Index / Fieldnotes

Self portraiture
January 18, 2024


I’ve been thinking a lot about self portraits over the last few months — specifically how we define them, and what it means to create a self portrait.

Conventionally, self-portraits are considered a means of representing oneself, giving outsiders a glimpse into the artist's self-perception. I’m used to thinking of self portraits as something reserved for art forms like photography, painting, or drawing, but have more recently taken to the idea of self portraiture as a more ephemeral and personal act.

As far as I’m concerned, I’ve been “creating” self portraits for a few months now every time I look in the mirror and consciously study my face and my beard. I’m not used to having such a big beard, as I normally keep it short, but from the first day of October 2023 until the day I begin to write this, in mid December of the same year, I’ve let it grow, and it’s gotten quite long and thick. It feels like I’m in a weird liminal space visual identity wise: I don’t recognize myself with the beard, but don’t think I’d recognize myself without it.

In a way, I’m scared to shave it off because I don’t know what I would look like underneath the facial hair. So every day, I look in the mirror and take a mental self portrait of my bearded face, a fleeting photo captured only by my eyes. It sounds silly, to take a self portrait with your eyes, but in practice, how is it any different than taking a “real” self portrait with a camera, and then immediately deleting the image, never to be seen again? If the intent to create a self portrait is there, I don’t think eyeballs make for any less legitimate a medium. Is the fact that the photo once existed as an artifact simply with the potential to be more permanent than a reflection in the mirror really enough of a difference to disqualify the self-study of my beard from self portraiture?

My plan is to go to Brussels, then to Prague, for Christmas and New Year’s Eve. I was trimming the sides of my beard beforehand, so it would stay long but not be so unruly and puffy on my cheeks, when my razor broke. The guard snapped, and in doing so my hand moved my razor, with no guard, directly onto my cheek, shearing a huge chunk of facial hair, before the electric razor itself shutdown and refused to do anything beyond emit a low hum. With no razor and a huge chunk of hair missing from my beard, my only real option was to take one of my few remaining blades that I usually used for cleaning up hair on my neck and to shave down to a baby face. Which is exactly what I did.

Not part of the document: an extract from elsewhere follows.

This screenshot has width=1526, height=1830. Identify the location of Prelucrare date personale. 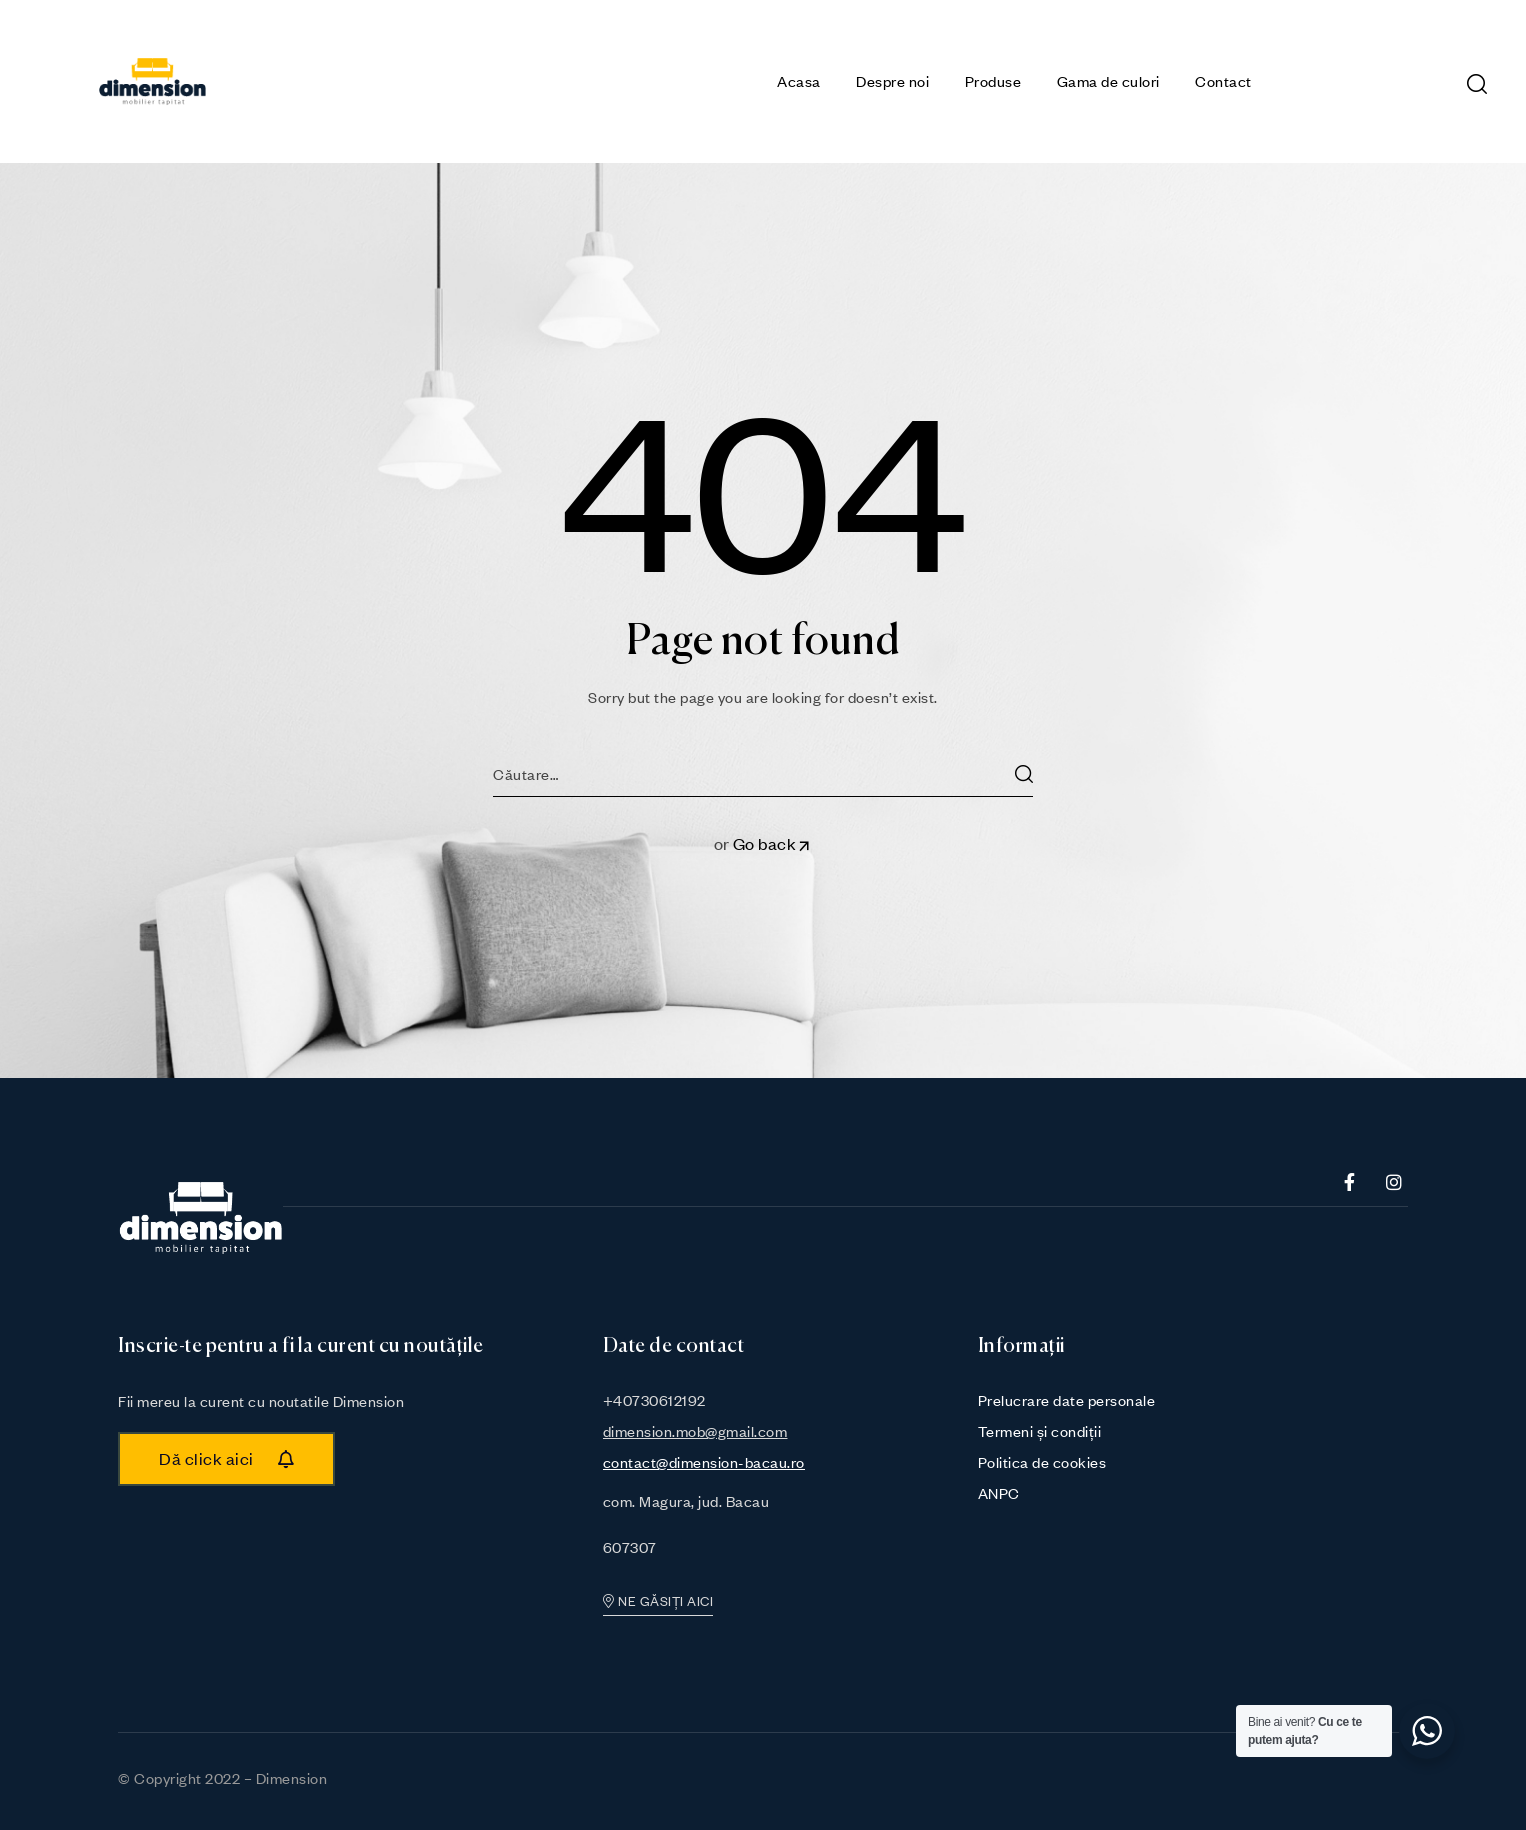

Even before I grew my beard long I had stubble, probably for the two or so years leading into the October I started letting it grow. To see the skin on the lower half of my face was a borderline dissociative experience. At first I genuinely thought my face was lopsided. I think I stared at myself for at least fifteen minutes in the mirror, until my face no longer felt like someone else’s.

It was by far the most alien self portrait I’ve ever created of myself with my own two eyes, despite the fact I should have been accustomed to seeing myself with no beard given the first two decades of my life being spent mostly beardless.

If a self portrait is meant to provide a window into how the artist perceives themselves, I do wonder if there’s any significance to the fact that I took the most impactful self portraits when I was the most unable to recognize myself. It’s been about a month now, since I shaved my beard off entirely, and I have yet to get a new electric razor, meaning that slowly but surely, my beard is growing back.

This time however, I am looking less, taking less self portraits, because this time I can recognize me — it feels like I’ve been here before.